# Navigation die bei Hover fett wird



## tantebootsy (14. Juni 2006)

Hi,

ich habe hier eine Navi, die beim Hovern fett werden soll. 
Gebe ich keine feste Breite an wackelt permanent die komplette Navi beim Hovern - klar.
Da ich dem li oder dem a keine feste Breite zuweisen kann habe ich divs drum herum gebaut und denen eine feste Breite zugewiesen.

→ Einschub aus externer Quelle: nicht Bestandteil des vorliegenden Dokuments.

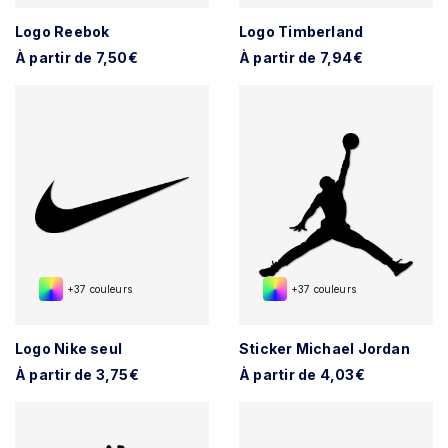
Logo Reebok
Logo Timberland
À partir de 7,50€
À partir de 7,94€
+37 couleurs
+37 couleurs
Logo Nike seul
Sticker Michael Jordan
À partir de 3,75€
À partir de 4,03€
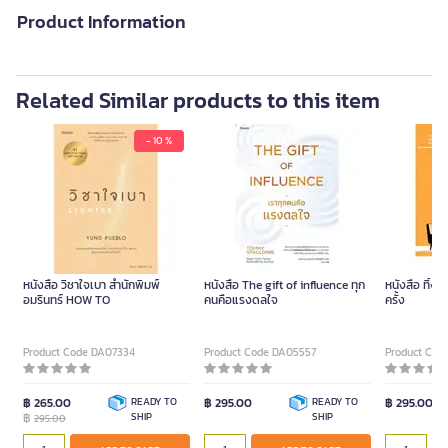
Product Information
Related Similar products to this item
- 10 %
หนังสือ วิชาใจเบา สำนักพิมพ์
หนังสือ The gift of influence ทุก
หนังสือ ทิ้งมั
อมรินทร์ HOW TO
คนคือแรงดลใจ
ครั้ง
Product Code DA07334
Product Code DA05557
Product Cod
฿ 265.00
READY TO
฿ 295.00
READY TO
฿ 295.00
฿
SHIP
SHIP
295.00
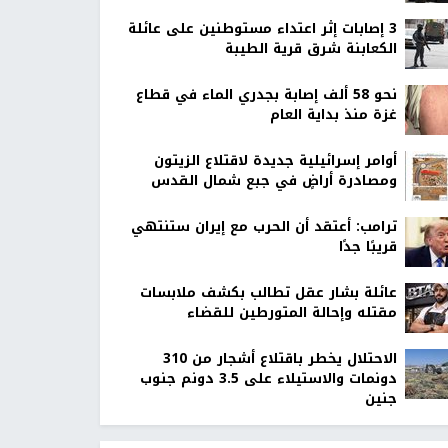
‏3 إصابات إثر اعتداء مستوطنين على عائلة
الكعابنة شرق قرية الطيبة
نحو 58 ألف إصابة بجدري الماء في قطاع
غزة منذ بداية العام
أوامر إسرائيلية جديدة لاقتلاع الزيتون
ومصادرة أراضٍ في جبع شمال القدس
ترامب: أعتقد أن الحرب مع إيران ستنتهي
قريبًا جدًا
عائلة بشار عقل تطالب بكشف ملابسات
مقتله وإحالة المتورطين للقضاء
الاحتلال يخطر باقتلاع أشجار من 310
دونمات والاستيلاء على 3.5 دونم جنوب
جنين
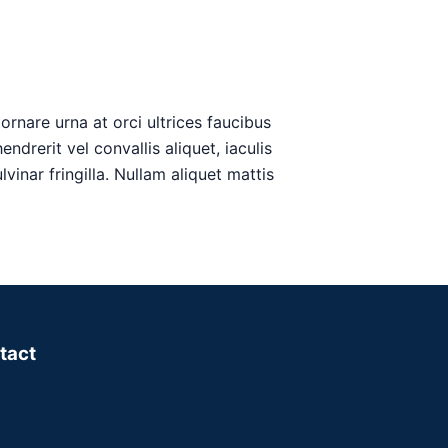
ornare urna at orci ultrices faucibus
ndrerit vel convallis aliquet, iaculis
vinar fringilla. Nullam aliquet mattis
tact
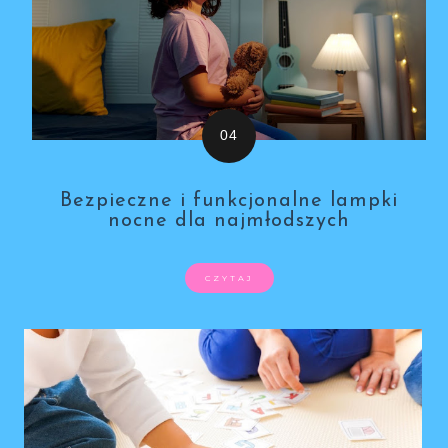
Bezpieczne i funkcjonalne lampki
nocne dla najmłodszych
CZYTAJ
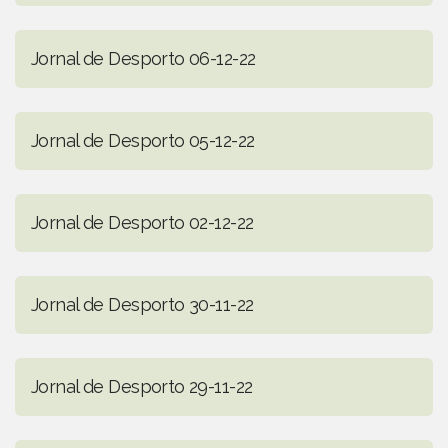
Jornal de Desporto 06-12-22
Jornal de Desporto 05-12-22
Jornal de Desporto 02-12-22
Jornal de Desporto 30-11-22
Jornal de Desporto 29-11-22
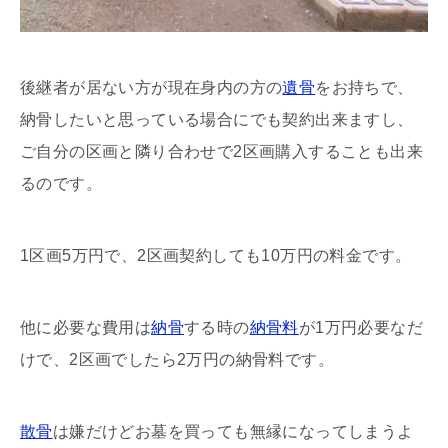
後継者が居ない方が現在身内の方の
遺骨
をお持ちで、
納骨したいと思っている場合にでも契約出来ますし、
ご自分の区画と隣り合わせで2区画購入することも出来
るのです。
1区画5万円で、2区画契約しても10万円の料金です。
他に必要な費用は
納骨
する時の
納骨料
が1万円必要なだ
けで、2区画でしたら2万円の納骨料です。
散骨
は嫌だけどお墓を買っても無縁になってしまうよ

Mit einer festen Breite habe ich allerdings das Problem, dass wenn unterschiedlich lange Wörter vorkommen, die Abstände zwischen den einzelnen Punkten unterschiedlich groß sind.
Hat einer von euch da eine Idee, so eine Navi anders anzulegen?

Gruß,
Micha


----------



## Maik (14. Juni 2006)

Und warum kannst du für ein (überflüssiges) DIV eine Breite bestimmen, für die Links aber nicht?


----------



## Gumbo (14. Juni 2006)

Maik hat gesagt.:
			
		

> Und warum kannst du für ein (überflüssiges) DIV eine Breite bestimmen, für die Links aber nicht?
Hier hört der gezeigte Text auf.